C’est à la fin du xive s., en Italie, que furent exécutées les premières médailles, inspirées des monnaies romaines ; elles étaient à l’effigie des ducs de Ferrare et de Padoue. Jean de France, duc de Berry*, en posséda des répliques, les fit copier par des miniaturistes, puis en commanda au peintre français Michelet Saumon (actif de 1401 à 1416).

Italiennes ou françaises, ces premières médailles ont été réalisées à l’aide d’une des trois techniques suivantes : frappe au marteau à partir de coins métalliques gravés ; fonte opérée dans un moule en creux ; emboutissage, à la façon des orfèvres, de deux plaques minces de métal soudées l’une à l’autre, les creux à l’intérieur restant vides. Ce dernier procédé est vite tombé en désuétude.

Pisanello* produisit au xve s., en Italie, toute une série de chefs-d’œuvre coulés. Il manifesta dans la médaille l’équivalent de ses hautes qualités de peintre : portraits loyalement individualisés ; fermeté du dessin ; modelé tout à la fois énergique et sensible ; sens exact de la composition plane ou en perspective ; vérité des formes ainsi que du comportement naturel de l’homme ou de l’animal dans les scènes représentées. Parmi ces œuvres, où l’art des temps modernes s’annonce, les médailles de l’empereur Jean VIII Paléologue* (1439), de Lionel d’Este, de Cécile de Gonzague sont les plus souvent citées. Pisanello eut dans son temps de remarquables émules, comme Matteo De’Pasti (1420 - v. 1468) et Cristoforo di Geremia (1430-1476), dont le style ne manque pas de personnalité, mais aussi des imitateurs qui, non sans succès, édulcorèrent l’art du maître. Au xvie s., où la vogue de la médaille s’accentua, se distinguèrent surtout Leone Leoni (1509-1590), Benvenuto Cellini* et Jacopo Primavera qui, comme Cellini, vint séjourner en France (entre 1568 et 1585), de même que Giovanni Candida (v. 1450 - v. 1504). Ce dernier devait être le principal introducteur, dans notre pays, du goût et de la technique des médailleurs italiens.

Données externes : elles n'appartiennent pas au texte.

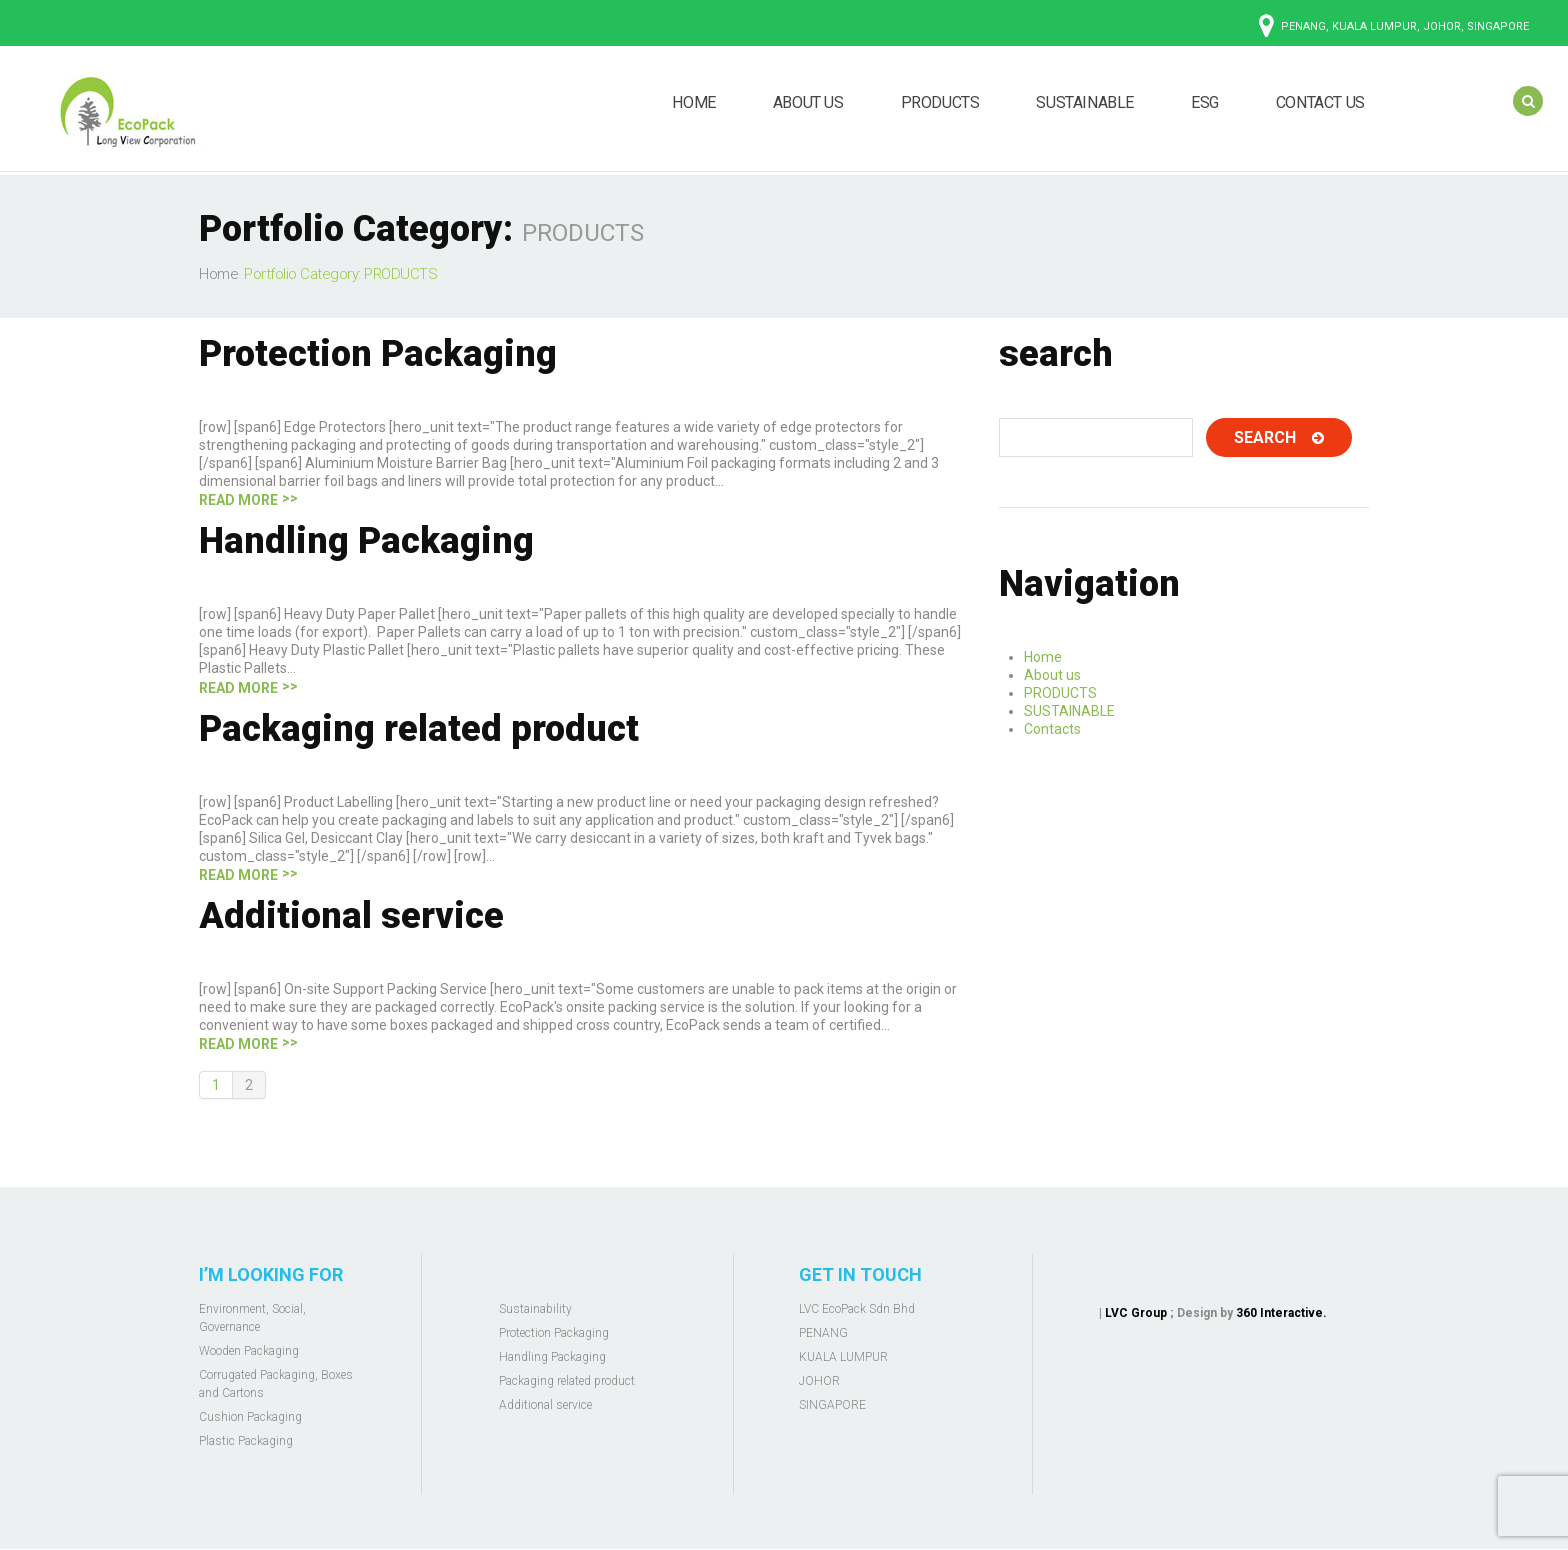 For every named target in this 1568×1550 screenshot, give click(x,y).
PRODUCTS (940, 102)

Les réalisations dues à l’initiative du duc de Berry étaient demeurées sans lendemain ; à la fin du xve s., les médailles françaises ne se différenciaient guère des monnaies et des sceaux de l’époque gothique. Elles étaient, en général, frappées par des orfèvres. Les imitations, coulées, des productions de Pisanello et de ses continuateurs ne se multiplièrent que sous le règne de François Ier (dont presque tous les portraits métalliques ont été exécutés par des artistes italiens). Ce fut Henri II qui fit substituer à la frappe au marteau la frappe au balancier (plus nette et plus rapide) ; mais c’est à Charles IX qu’est échu le mérite d’avoir, en 1572, nommé contrôleur général des Monnaies le grand sculpteur Germain Pilon*. On doit à celui-ci, entre autres chefs-d’œuvre, le célèbre médaillon du chancelier René de Birague, digne de supporter la comparaison avec les plus belles médailles de Pisanello ; il possède une puissance de réalisme tout à la fois élégant et profond, caractéristique du génie français. Le plus remarquable contemporain de Germain Pilon fut Étienne Delaune (1519-1583) [médaille d’Antoine de Navarre].

Les premières médailles allemandes offraient surtout un aspect décoratif qui les apparentait aux sceaux de l’époque gothique. À partir de 1520 et jusque vers 1570, elles allaient, bien que portant parfois la marque d’une influence italienne, présenter les caractères d’un style spécifiquement germanique, par la vigueur du réalisme alliée à l’autorité des rythmes de la composition. Principalement à Augsbourg, à Nuremberg et à Leipzig, ces médailles ont été ordinairement fondues par des orfèvres qui les retouchaient au ciselet. Alors que les Italiens commençaient par établir des modèles en cire, les Allemands taillaient les leurs dans le bois (surtout le buis) ou la pierre tendre ; ces modèles, conservés, ont plus d’une fois permis de retrouver le nom de l’auteur de certaines médailles disparues ou mal connues. De grands artistes, comme Dürer* (fils d’orfèvre), ou de moins glorieux, comme Peter Flötner (v. 1485-1546), ont épisodiquement contribué à fonder la renommée de la médaille allemande, dont les producteurs les plus actifs, au temps de Charles Quint et de Maximilien II, furent Hans Schwarz (né v. 1492) et Joachim Deschler († v. 1571).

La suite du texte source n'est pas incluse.